As a teenager, Rooney was cute, diminutive (he topped out at 5 feet 2 inches (1.6 meters) and bursting with hammy energy. Those attributes served him well when he was cast as the wide-eyed, wise-cracking Andy Hardy in a series of films that would give movie-goers a brief opportunity to forget the lingering woes of the Great Depression in the late 1930s.
The first Andy Hardy film, A Family Affair in 1937, became a surprise hit and led to a series of 16, with Rooney's character becoming the main focus and helping make him the biggest box-office attraction of 1939 and 1940. The Hardy films were wholesome, sentimental comedies in which Andy would often learn a valuable lesson from his wise father, Judge Hardy.
In 1938, Rooney and Deanna Durbin received miniature Academy Awards for juveniles.
"Call him cocky and brash but he has the sort of exuberant talent that keeps your eyes on the screen," the New York Times said of Rooney in a 1940 review.
It was in Love Finds Andy Hardy that he first worked with Judy Garland, who was on the verge of superstardom herself with The Wizard of Oz.
They made two more Hardy movies together and in 1939 were cast together in Babes in Arms, a Busby Berkeley musical about two struggling young entertainers that earned Rooney, then 19, an Academy Award nomination.
Movie-goers loved the lively "let's put on a show!" chemistry that Rooney and Garland brought to the screen.
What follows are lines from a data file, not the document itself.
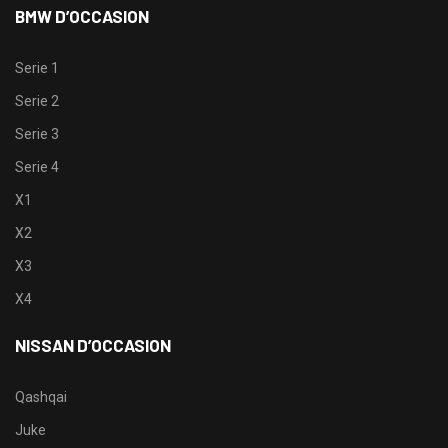
BMW D’OCCASION
Serie 1
Serie 2
Serie 3
Serie 4
X1
X2
X3
X4
NISSAN D’OCCASION
Qashqai
Juke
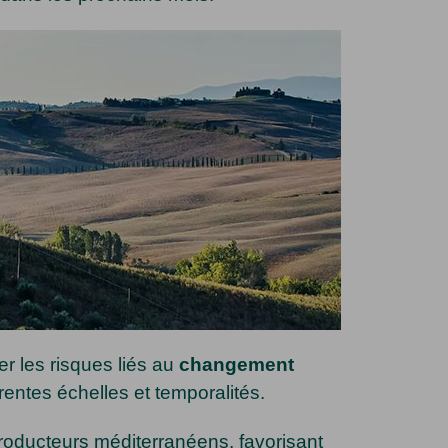
r les risques liés au
changement
érentes échelles et temporalités.
producteurs méditerranéens, favorisant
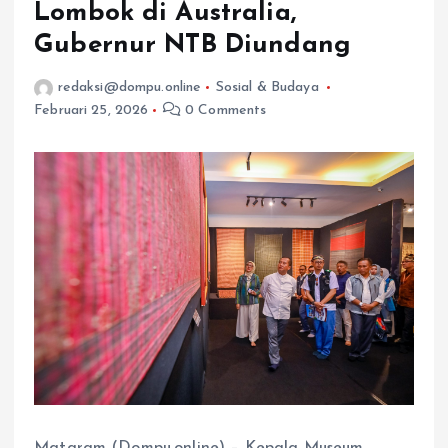
Lombok di Australia,
Gubernur NTB Diundang
redaksi@dompu.online
Sosial & Budaya
Februari 25, 2026
0 Comments
Mataram (Dompu.online) – Kepala Museum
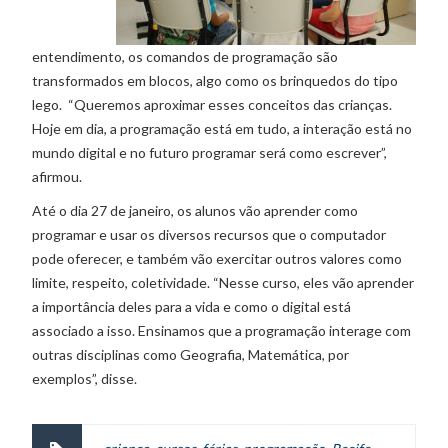
entendimento, os comandos de programação são
transformados em blocos, algo como os brinquedos do tipo
lego. “Queremos aproximar esses conceitos das crianças.
Hoje em dia, a programação está em tudo, a interação está no
mundo digital e no futuro programar será como escrever”,
afirmou.
Até o dia 27 de janeiro, os alunos vão aprender como
programar e usar os diversos recursos que o computador
pode oferecer, e também vão exercitar outros valores como
limite, respeito, coletividade. “Nesse curso, eles vão aprender
a importância deles para a vida e como o digital está
associado a isso. Ensinamos que a programação interage com
outras disciplinas como Geografia, Matemática, por
exemplos”, disse.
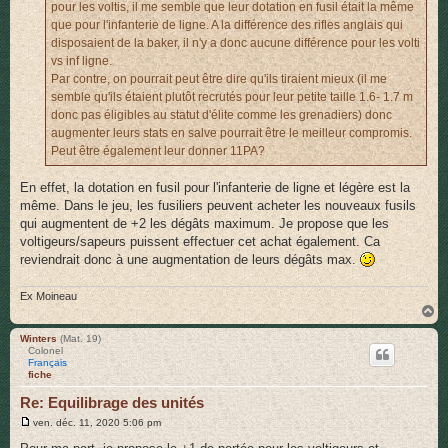
pour les voltis, il me semble que leur dotation en fusil était la même
que pour l'infanterie de ligne. A la différence des rifles anglais qui
disposaient de la baker, il n'y a donc aucune différence pour les volti
vs inf ligne.
Par contre, on pourrait peut être dire qu'ils tiraient mieux (il me
semble qu'ils étaient plutôt recrutés pour leur petite taille 1.6- 1.7 m
donc pas éligibles au statut d'élite comme les grenadiers) donc
augmenter leurs stats en salve pourrait être le meilleur compromis.
Peut être également leur donner 11PA?
En effet, la dotation en fusil pour l'infanterie de ligne et légère est la
même. Dans le jeu, les fusiliers peuvent acheter les nouveaux fusils
qui augmentent de +2 les dégâts maximum. Je propose que les
voltigeurs/sapeurs puissent effectuer cet achat également. Ca
reviendrait donc à une augmentation de leurs dégâts max.
Ex Moineau
H
a
u
Winters
(Mat. 19)
Colonel
t
Français
fiche
Re: Equilibrage des unités
M
ven. déc. 11, 2020 5:06 pm
e
s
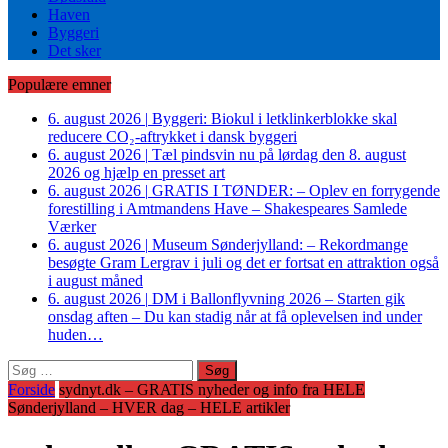
Haven
Byggeri
Det sker
Populære emner
6. august 2026
|
Byggeri: Biokul i letklinkerblokke skal
reducere CO₂-aftrykket i dansk byggeri
6. august 2026
|
Tæl pindsvin nu på lørdag den 8. august
2026 og hjælp en presset art
6. august 2026
|
GRATIS I TØNDER: – Oplev en forrygende
forestilling i Amtmandens Have – Shakespeares Samlede
Værker
6. august 2026
|
Museum Sønderjylland: – Rekordmange
besøgte Gram Lergrav i juli og det er fortsat en attraktion også
i august måned
6. august 2026
|
DM i Ballonflyvning 2026 – Starten gik
onsdag aften – Du kan stadig når at få oplevelsen ind under
huden…
Søg
efter:
Forside
sydnyt.dk – GRATIS nyheder og info fra HELE
Sønderjylland – HVER dag – HELE artikler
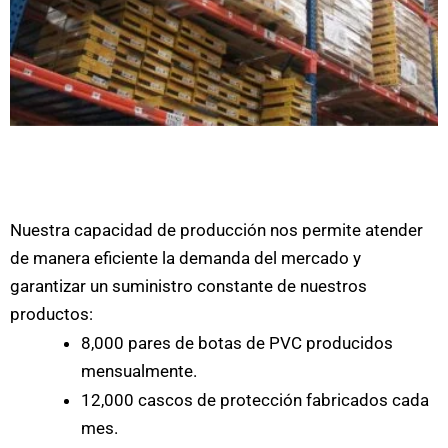
Nuestra capacidad de producción nos permite atender
de manera eficiente la demanda del mercado y
garantizar un suministro constante de nuestros
productos:
8,000 pares de botas de PVC producidos
mensualmente.
12,000 cascos de protección fabricados cada
mes.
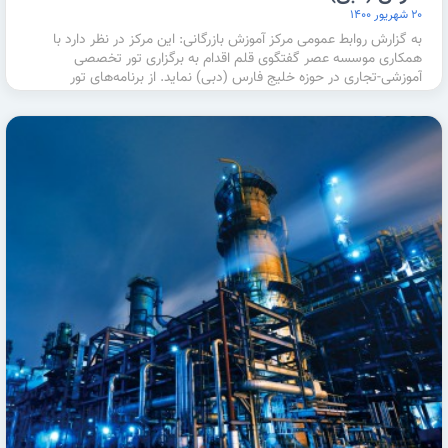
۲۰ شهریور ۱۴۰۰
به گزارش روابط عمومی مرکز آموزش بازرگانی: این مرکز در نظر دارد با
همکاری موسسه عصر گفتگوی قلم اقدام به برگزاری تور تخصصی
آموزشی-تجاری در حوزه خلیج فارس (دبی) نماید. از برنامه‌های تور
می‌توان به …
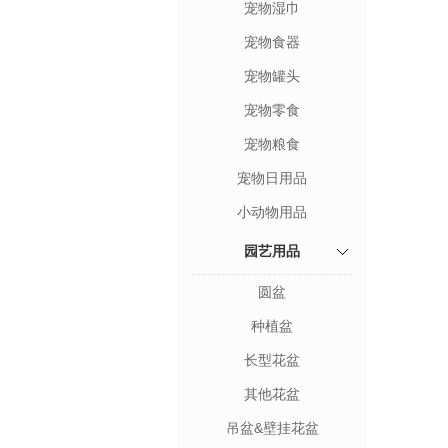
宠物湿巾
宠物食器
宠物罐头
宠物零食
宠物粮食
宠物日用品
小动物用品
园艺用品
圆盆
种植盆
长型花盆
其他花盆
吊盆&壁挂花盆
They were paired again in Girl Crazy in 1943.
"We weren't just a team, we were magic," Rooney said in a stage show about his life.
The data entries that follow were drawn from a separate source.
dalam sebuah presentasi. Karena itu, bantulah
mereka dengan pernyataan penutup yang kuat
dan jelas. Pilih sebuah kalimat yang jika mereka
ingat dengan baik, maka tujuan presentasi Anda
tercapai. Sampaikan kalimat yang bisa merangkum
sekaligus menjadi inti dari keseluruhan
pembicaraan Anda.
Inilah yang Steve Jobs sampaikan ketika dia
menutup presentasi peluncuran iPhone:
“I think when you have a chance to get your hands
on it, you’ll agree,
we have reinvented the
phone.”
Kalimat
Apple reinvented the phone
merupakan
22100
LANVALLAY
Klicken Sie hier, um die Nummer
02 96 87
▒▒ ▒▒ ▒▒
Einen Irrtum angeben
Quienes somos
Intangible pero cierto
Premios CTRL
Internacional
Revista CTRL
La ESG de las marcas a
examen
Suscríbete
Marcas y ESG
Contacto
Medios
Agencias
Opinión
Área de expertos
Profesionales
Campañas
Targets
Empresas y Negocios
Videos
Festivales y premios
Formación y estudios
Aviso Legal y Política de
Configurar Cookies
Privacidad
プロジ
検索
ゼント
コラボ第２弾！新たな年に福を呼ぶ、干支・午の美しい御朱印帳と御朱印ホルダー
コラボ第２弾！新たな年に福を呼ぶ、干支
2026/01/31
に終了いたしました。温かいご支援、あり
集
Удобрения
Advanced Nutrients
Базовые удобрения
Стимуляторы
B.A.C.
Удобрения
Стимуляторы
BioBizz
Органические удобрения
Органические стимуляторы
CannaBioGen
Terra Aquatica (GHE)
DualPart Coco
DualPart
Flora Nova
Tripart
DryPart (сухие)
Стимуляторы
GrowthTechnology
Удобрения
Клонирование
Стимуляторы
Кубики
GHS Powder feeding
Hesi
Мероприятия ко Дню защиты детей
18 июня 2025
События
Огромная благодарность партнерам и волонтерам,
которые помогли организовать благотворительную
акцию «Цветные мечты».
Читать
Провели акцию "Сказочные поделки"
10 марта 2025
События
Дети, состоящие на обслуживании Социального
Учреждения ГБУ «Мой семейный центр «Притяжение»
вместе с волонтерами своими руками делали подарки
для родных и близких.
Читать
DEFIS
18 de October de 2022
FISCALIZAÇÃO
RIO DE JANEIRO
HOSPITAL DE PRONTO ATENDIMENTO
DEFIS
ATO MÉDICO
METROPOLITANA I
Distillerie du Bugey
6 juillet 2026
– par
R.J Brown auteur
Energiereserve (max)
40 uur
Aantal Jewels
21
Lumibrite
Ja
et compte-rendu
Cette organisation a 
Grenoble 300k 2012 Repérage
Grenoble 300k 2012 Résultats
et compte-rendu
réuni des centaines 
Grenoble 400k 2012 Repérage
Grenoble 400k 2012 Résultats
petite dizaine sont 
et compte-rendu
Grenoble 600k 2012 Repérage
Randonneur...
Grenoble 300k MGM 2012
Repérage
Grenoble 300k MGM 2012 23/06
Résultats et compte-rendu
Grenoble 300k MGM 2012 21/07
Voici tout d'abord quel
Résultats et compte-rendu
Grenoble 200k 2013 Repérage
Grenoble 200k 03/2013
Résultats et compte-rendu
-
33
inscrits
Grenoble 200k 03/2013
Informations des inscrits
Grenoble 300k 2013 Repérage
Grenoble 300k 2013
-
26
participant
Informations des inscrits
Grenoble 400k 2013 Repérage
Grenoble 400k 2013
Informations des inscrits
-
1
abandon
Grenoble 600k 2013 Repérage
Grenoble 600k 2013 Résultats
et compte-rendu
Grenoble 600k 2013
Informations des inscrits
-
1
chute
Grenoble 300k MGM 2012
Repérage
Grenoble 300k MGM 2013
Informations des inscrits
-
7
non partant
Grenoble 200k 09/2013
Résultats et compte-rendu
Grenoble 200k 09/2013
Rooney proved he could handle serious roles, too, with a notable performance in 1938 in Boys Town as a troubled kid helped out by a kindly priest played by Spencer Tracy.
He picked up another Oscar nomination for The Human Comedy in 1943 and starred with Elizabeth Taylor in National Velvet in 1944.
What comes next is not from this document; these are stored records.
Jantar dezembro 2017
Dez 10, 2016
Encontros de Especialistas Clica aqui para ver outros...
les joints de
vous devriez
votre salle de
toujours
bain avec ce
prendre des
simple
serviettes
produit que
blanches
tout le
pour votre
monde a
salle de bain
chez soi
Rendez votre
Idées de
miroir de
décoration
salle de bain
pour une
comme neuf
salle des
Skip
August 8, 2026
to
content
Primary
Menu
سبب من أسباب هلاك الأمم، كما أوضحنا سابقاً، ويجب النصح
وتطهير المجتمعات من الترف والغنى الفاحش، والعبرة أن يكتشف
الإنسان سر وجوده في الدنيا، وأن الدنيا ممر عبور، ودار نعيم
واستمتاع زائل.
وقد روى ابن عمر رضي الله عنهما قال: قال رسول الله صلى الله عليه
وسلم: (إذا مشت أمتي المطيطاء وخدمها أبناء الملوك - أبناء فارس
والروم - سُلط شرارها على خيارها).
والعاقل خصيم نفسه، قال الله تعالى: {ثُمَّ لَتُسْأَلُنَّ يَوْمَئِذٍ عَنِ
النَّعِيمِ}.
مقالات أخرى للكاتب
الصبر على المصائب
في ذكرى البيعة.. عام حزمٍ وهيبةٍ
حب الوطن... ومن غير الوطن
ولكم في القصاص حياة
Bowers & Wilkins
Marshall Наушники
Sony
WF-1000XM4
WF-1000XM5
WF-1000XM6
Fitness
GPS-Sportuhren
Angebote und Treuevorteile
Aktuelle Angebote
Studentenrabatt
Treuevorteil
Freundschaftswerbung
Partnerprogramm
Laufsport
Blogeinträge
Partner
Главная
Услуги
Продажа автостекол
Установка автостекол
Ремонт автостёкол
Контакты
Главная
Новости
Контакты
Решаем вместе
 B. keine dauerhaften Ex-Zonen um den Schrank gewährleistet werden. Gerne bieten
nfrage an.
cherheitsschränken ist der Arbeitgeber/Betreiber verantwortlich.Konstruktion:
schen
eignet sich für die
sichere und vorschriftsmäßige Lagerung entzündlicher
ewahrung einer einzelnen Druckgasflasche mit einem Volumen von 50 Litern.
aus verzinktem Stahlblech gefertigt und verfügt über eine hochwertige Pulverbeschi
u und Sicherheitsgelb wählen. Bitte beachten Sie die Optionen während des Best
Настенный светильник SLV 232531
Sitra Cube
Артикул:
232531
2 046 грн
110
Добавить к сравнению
Off the screen, the young Rooney was the Justin Beiber of his time. His fame, money, gambling, lust and mercurial nature were problems for the MGM studio, which did not like seeing its young star sully his reputation and box-office potential.
The studio assigned a full-time staffer to keep Rooney out of trouble but his antics still frequently ended up in gossip columns. MGM was greatly upset when Rooney, 21, married Ava Gardner, then a 19-year-old aspiring actress, in 1942. The marriage lasted barely a year.
From 1939 to 1941 Rooney had ranked as the top US male box-office attraction. After he returned from serving the military as an entertainer during the second world war, the public was growing weary of seeing him play teenagers and he would have to retool his career.
"I was a 14-year-old boy for 30 years," he once said.
After the rush of stardom, Rooney was battered by a stalled career, drug and gambling addictions, bad marriages, a failed production company and the deep financial problems they caused. He lost his hair and grew paunchy as he aged but he persevered.
"I'm a ham who wants to be a small part of anything," he said.
He took small parts, worked in lesser movies and tried a couple of television shows. He picked up two more Oscar nominations for 1956's The Bold and the Brave and The Black Stallion in 1979.
In 1979 he also broke through on Broadway, harkening back to his vaudeville beginnings with Sugar Babies, a burlesque-style revue with MGM tap dancer Ann Miller in which he sang, danced and dressed in drag. He said the role saved him from being "a famous has-been".
"The American public is my family," Rooney said. "I've had fun with them all my life."
Rooney won an Emmy and a Golden Globe in 1982 for the TV movie Bill, playing a mentally handicapped man trying to live on his own. He was given an lifetime achievement Oscar in 1983.
In 1978 he found a lasting marriage with country singer Jan Chamberlin. In his late 80s they toured the country with a song-and-dance act.
Rooney, who had five sons and five daughters, told a US Senate committee on ageing that he had been emotionally and financially abused by family members.
He later said Christopher Aber, Chamberlin's son, had deprived him of food and medicine, prevented him from leaving the house and meddled in his financial affairs.